When the installation process is complete, you'll see RelationalAI in your list of installed apps:
Click on the RelationalAI app to open it. The first screen prompts you to grant the necessary privileges for the app to run:
The next button prompts you to activate the app:
The last screen in this sequence prompts you to launch the app, but you can skip that step.
Congratulations! The RelationalAI app is now available in your Snowflake account.
Setup
Next, open a Snowsight SQL worksheet and run the SQL commands below from top to bottom. Note that this worksheet includes some appendices with commands that you may need later.
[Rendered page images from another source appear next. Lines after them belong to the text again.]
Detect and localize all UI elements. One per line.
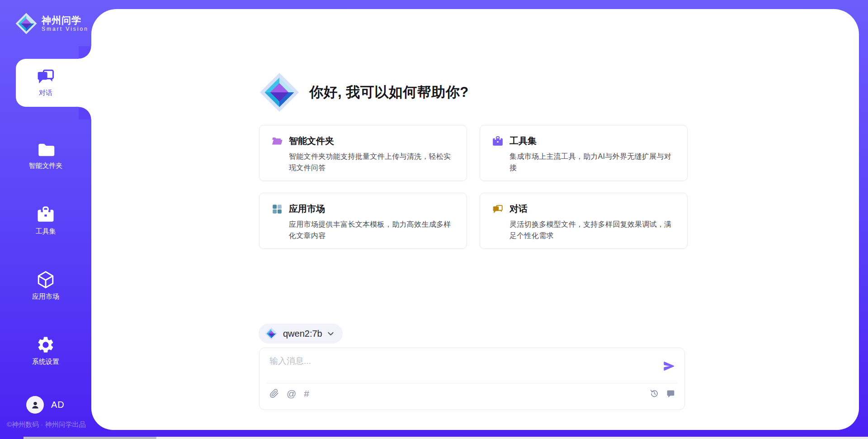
briefcase-icon bbox=[492, 135, 504, 147]
greeting-title: 你好, 我可以如何帮助你? bbox=[309, 83, 469, 102]
card-title: 工具集 bbox=[509, 135, 537, 147]
card-description: 集成市场上主流工具，助力AI与外界无缝扩展与对接 bbox=[509, 151, 676, 174]
sidebar-item-label: 应用市场 bbox=[0, 292, 91, 301]
gem-diamond-icon bbox=[15, 13, 37, 34]
brand-logo: 神州问学 Smart Vision bbox=[15, 13, 89, 34]
sidebar-item-toolset[interactable]: 工具集 bbox=[0, 205, 91, 236]
composer-divider bbox=[267, 383, 677, 383]
chat-bubbles-icon bbox=[36, 67, 56, 86]
scrollbar-thumb[interactable] bbox=[24, 437, 156, 439]
model-name: qwen2:7b bbox=[283, 329, 322, 339]
chat-bubbles-icon bbox=[492, 203, 504, 215]
avatar bbox=[26, 396, 44, 414]
sidebar-item-settings[interactable]: 系统设置 bbox=[0, 335, 91, 366]
chat-bubble-icon bbox=[666, 389, 675, 398]
history-button[interactable] bbox=[650, 389, 659, 398]
main-panel: 你好, 我可以如何帮助你? 智能文件夹 智能文件夹功能支持批量文件上传与清洗，轻… bbox=[91, 9, 859, 430]
sidebar-item-chat[interactable]: 对话 bbox=[16, 59, 91, 107]
user-account[interactable]: AD bbox=[26, 396, 65, 414]
apps-grid-icon bbox=[271, 203, 283, 215]
tab-fillet-top bbox=[79, 46, 91, 59]
card-app-market[interactable]: 应用市场 应用市场提供丰富长文本模板，助力高效生成多样化文章内容 bbox=[259, 193, 467, 249]
sidebar-item-label: 系统设置 bbox=[0, 358, 91, 366]
brand-subtitle: Smart Vision bbox=[42, 26, 89, 32]
user-name: AD bbox=[51, 400, 65, 410]
send-icon bbox=[663, 360, 675, 372]
brand-name: 神州问学 bbox=[42, 15, 89, 26]
briefcase-icon bbox=[36, 205, 55, 224]
card-title: 对话 bbox=[509, 203, 528, 215]
card-description: 灵活切换多模型文件，支持多样回复效果调试，满足个性化需求 bbox=[509, 219, 676, 242]
folder-icon bbox=[36, 139, 55, 158]
cube-icon bbox=[36, 270, 55, 289]
gem-diamond-icon bbox=[259, 72, 299, 112]
paperclip-icon bbox=[269, 389, 279, 398]
message-input[interactable] bbox=[269, 355, 649, 378]
horizontal-scrollbar[interactable] bbox=[24, 437, 868, 439]
gear-icon bbox=[36, 335, 55, 354]
card-chat[interactable]: 对话 灵活切换多模型文件，支持多样回复效果调试，满足个性化需求 bbox=[480, 193, 688, 249]
card-title: 应用市场 bbox=[289, 203, 325, 215]
card-description: 智能文件夹功能支持批量文件上传与清洗，轻松实现文件问答 bbox=[289, 151, 456, 174]
card-description: 应用市场提供丰富长文本模板，助力高效生成多样化文章内容 bbox=[289, 219, 456, 242]
sidebar-item-label: 对话 bbox=[16, 89, 75, 97]
send-button[interactable] bbox=[663, 360, 675, 372]
card-smart-folder[interactable]: 智能文件夹 智能文件夹功能支持批量文件上传与清洗，轻松实现文件问答 bbox=[259, 125, 467, 181]
open-folder-icon bbox=[271, 135, 283, 147]
attach-file-button[interactable] bbox=[269, 389, 279, 398]
sidebar: 神州问学 Smart Vision 对话 智能文件夹 工具集 应用市场 系统设置… bbox=[0, 0, 91, 439]
card-toolset[interactable]: 工具集 集成市场上主流工具，助力AI与外界无缝扩展与对接 bbox=[480, 125, 688, 181]
sidebar-item-smart-folder[interactable]: 智能文件夹 bbox=[0, 139, 91, 170]
new-chat-button[interactable] bbox=[666, 389, 675, 398]
person-icon bbox=[30, 400, 41, 410]
card-title: 智能文件夹 bbox=[289, 135, 334, 147]
message-composer: @ # bbox=[259, 348, 685, 410]
sidebar-item-app-market[interactable]: 应用市场 bbox=[0, 270, 91, 301]
sidebar-item-label: 工具集 bbox=[0, 227, 91, 236]
history-icon bbox=[650, 389, 659, 398]
footer-copyright: ©神州数码 · 神州问学出品 bbox=[7, 420, 85, 429]
mention-button[interactable]: @ bbox=[287, 389, 296, 398]
chevron-down-icon bbox=[327, 330, 335, 338]
topic-button[interactable]: # bbox=[304, 389, 309, 398]
gem-diamond-icon bbox=[265, 327, 278, 340]
feature-cards: 智能文件夹 智能文件夹功能支持批量文件上传与清洗，轻松实现文件问答 工具集 集成… bbox=[259, 125, 688, 249]
tab-fillet-bottom bbox=[79, 107, 91, 119]
greeting-block: 你好, 我可以如何帮助你? bbox=[259, 72, 469, 112]
model-selector[interactable]: qwen2:7b bbox=[259, 324, 343, 344]
sidebar-item-label: 智能文件夹 bbox=[0, 162, 91, 170]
-- Main Script: Basic Setup
-- Step 0: Use the ACCOUNTADMIN role for the following operations
USE ROLE ACCOUNTADMIN;
-- Step 1: Create an event table (customize the database, schema, and table name as needed)
-- first, check whether you already have an event table:
SHOW PARAMETERS LIKE 'event_table' in ACCOUNT;
-- if the above command returns an empty result, create an event table
-- (customize the database, schema, and table name as needed):
CREATE DATABASE IF NOT EXISTS TELEMETRY;
CREATE SCHEMA IF NOT EXISTS TELEMETRY.PUBLIC;
CREATE EVENT TABLE IF NOT EXISTS TELEMETRY.PUBLIC.EVENTS;
ALTER ACCOUNT SET EVENT_TABLE = TELEMETRY.PUBLIC.EVENTS;
-- Enable telemetry sharing
ALTER APPLICATION relationalai SET SHARE_EVENTS_WITH_PROVIDER = TRUE;
-- Step 2: Create compute pools for the RAI service and engines
CREATE COMPUTE POOL IF NOT EXISTS rai_service_pool
FOR APPLICATION relationalai
MIN_NODES = 1
MAX_NODES = 1
AUTO_RESUME = TRUE
AUTO_SUSPEND_SECS = 300
INSTANCE_FAMILY = CPU_X64_S;
GRANT USAGE, MONITOR ON COMPUTE POOL rai_service_pool TO APPLICATION relationalai;
CREATE COMPUTE POOL IF NOT EXISTS rai_engine_pool_s
FOR APPLICATION relationalai
MIN_NODES = 1
MAX_NODES = 10
AUTO_RESUME = TRUE
AUTO_SUSPEND_SECS = 300
INSTANCE_FAMILY = HIGHMEM_X64_S;
GRANT USAGE, MONITOR ON COMPUTE POOL rai_engine_pool_s TO APPLICATION relationalai;
CREATE COMPUTE POOL IF NOT EXISTS rai_engine_pool_m
FOR APPLICATION relationalai
MIN_NODES = 1
MAX_NODES = 10
AUTO_RESUME = TRUE
AUTO_SUSPEND_SECS = 300
INSTANCE_FAMILY = HIGHMEM_X64_M;
GRANT USAGE, MONITOR ON COMPUTE POOL rai_engine_pool_m TO APPLICATION relationalai;
-- Create a warehouse for the app to use
CREATE WAREHOUSE IF NOT EXISTS rai_warehouse WITH
MAX_CONCURRENCY_LEVEL = 8
WAREHOUSE_SIZE = 'X-SMALL'
AUTO_SUSPEND = 180
AUTO_RESUME = TRUE
INITIALLY_SUSPENDED = TRUE;
GRANT USAGE ON WAREHOUSE rai_warehouse TO APPLICATION relationalai;
-- Step 3: Start the RAI service
-- use this command to poll the compute pool until its state is 'Active/Idle':
-- (this usually takes 1-2 minutes)
DESCRIBE COMPUTE POOL rai_service_pool;
-- ...then start the RAI service:
CALL RELATIONALAI.APP.START_SERVICE('rai_service_pool', 'rai_warehouse');
-- Step 6: Setting up CDC
-- create an engine for change-data-capture
-- (this command usually takes 3-4 minutes to run)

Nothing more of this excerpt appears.